Earthen chatty is a clay pot. That is how Dr. Olswangner referred to Passover as “The Holiday of the Covered Pot” in “Travel Impressions,” his India travel diary notes published in 1936 in Hebrew by now-defunct Israeli publication Davar.

The Bene Israel remove all wheat and leaven from their homes, and similar to other Jewish communities, consume rice, legumes, and beans on Passover. “Biblical Rituals and Passover Traditions of the Bene Israel, India’s Largest Jewish Community,” published in Haaretz newspaper in 2016, explores further the community’s over 2000-year history in India and its unique Passover traditions.

By some accounts, the sour liquid, or the leaven, or both in the clay pot were then buried underground or nestled in coves in a mud wall outdoors.

Perhaps it was a pickle or a natural yeast starter in the pot? Or a toddy used in making alcohol and sandan, an idli-like slightly sweetened, fermented, and steamed semolina, or a rice cake with coconut milk.

Indian clay pot

Indian clay pot Image by Yawar Nazir/Getty Images

In an email exchange Rabbi Romiel Daniel, a Bene Israeli, and the Rabbi at Rego Park Jewish Center, an Ashkenazi Conservative synagogue in Queens, NY, he stated that it was “a special clay pot for containing a sour liquid, a kind of yoghurt culture.” Noreen, the Rabbi’s wife, relayed that the pot with the yogurt culture was tied and suspended from the ceiling on the porch.

Yogurt was avoided by the Jewish communities across the globe due to fermentation until Kosher for Passover became available.

In an article “Don’t pass over a Persian Passover,” published in The Jerusalem Post in 2019, Jacqueline Super writes: “Persian Jews mark the end of Passover, known as Shab-e Sal, with a meal composed of dairy products featuring a variety of yogurt and herb dishes.”

Suppose the Bene Israelis had a similar tradition? Each family possibly kept any leaven they had in their homes in the clay pots. The yogurt culture was surely long expired at the end of the Passover. Its removal into the pot, in the first place, might have been a symbolic hametz removal ritual.

However, Kehimkar specifically wrote that it was a sour liquid used as a sauce.

The one sauce or sour condiment Indians use with many foods is a tamarind chutney. It is usually thinned out with water to extract its essence.

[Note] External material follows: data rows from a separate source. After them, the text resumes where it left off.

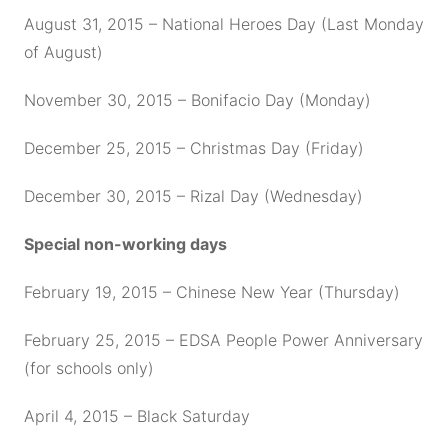
August 31, 2015 – National Heroes Day (Last Monday
of August)
November 30, 2015 – Bonifacio Day (Monday)
December 25, 2015 – Christmas Day (Friday)
December 30, 2015 – Rizal Day (Wednesday)
Special non-working days
February 19, 2015 – Chinese New Year (Thursday)
February 25, 2015 – EDSA People Power Anniversary
(for schools only)
April 4, 2015 – Black Saturday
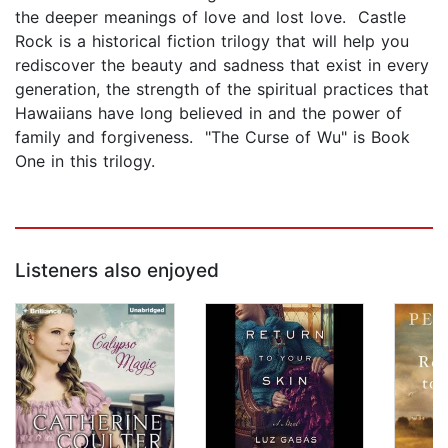
the deeper meanings of love and lost love. Castle
Rock is a historical fiction trilogy that will help you
rediscover the beauty and sadness that exist in every
generation, the strength of the spiritual practices that
Hawaiians have long believed in and the power of
family and forgiveness. "The Curse of Wu" is Book
One in this trilogy.
Listeners also enjoyed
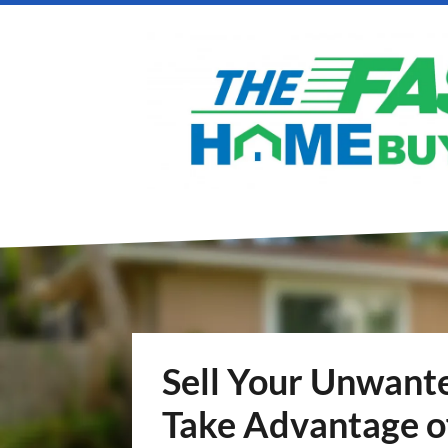
Sell Your Unwante
Take Advantage o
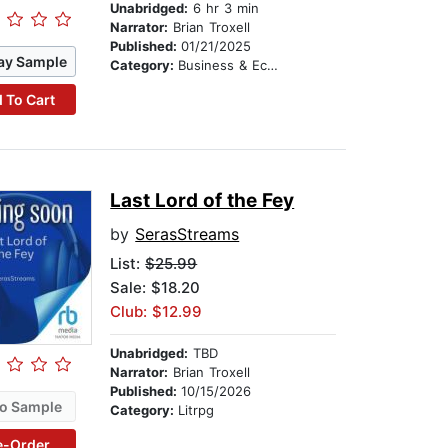
Unabridged:
6 hr 3 min
Narrator:
Brian Troxell
Published:
01/21/2025
ay Sample
Category:
Business & Economics
 To Cart
Last Lord of the Fey
by
SerasStreams
List:
$25.99
Sale: $18.20
Club: $12.99
Unabridged:
TBD
Narrator:
Brian Troxell
Published:
10/15/2026
o Sample
Category:
Litrpg
e-Order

Another souring agent typical in the Konkani coastal cuisine in the villages south of Mumbai is kokum, similar to mangosteen, usually used in fish curries. A Konkani Hindu woman shared on Instagram that her mom combined kokum with sugar for sweet and sour syrup. It was “canned” in a clay pot or a glass jar for a month and used in sherbet and kept in the kitchen, out of the direct sun. It’s the Indian kombucha.

A sweet, salty, and sour tamarind soda is also an extremely popular refreshing beverage in the Konkan region, where seven Bene Israeli men and seven women first washed ashore after fleeing persecution in the Galilee just before the miracle of Chanukah.

Some scholarly works written in the 19th century, yet to be translated from the Marathi, might shed more light on this nearly extinct and, for the most part, forgotten tradition of the covered pot. Revisiting the small remaining Bene Israel community members in the villages south of Mumbai might also take the guesswork out if any are still practicing this ritual.

So what’s in the clay pot at the center of the Marathi word for Passover, sour chutney or yoghurt? Just when this anthropological detective work has hit a wall, I found a reference to the sour liquid in Shirley Berry Isenberg’s “India’s Bene Israel; A Comprehensive Inquiry and Sourcebook,” published in 1989.

In it, she wrote: “A special clay pot for containing a sour liquid a kind of yoghurt culture. The Bene Israel abstained from using this substance, as well as from using all other forms of leaven, during the eight days of this holiday.

The power of deduction pointed to the tamarind sauce, but the passage in Shirley Berry Isenbeg’s book supported Rabbi Daniel’s yogurt culture account. Mystery solved.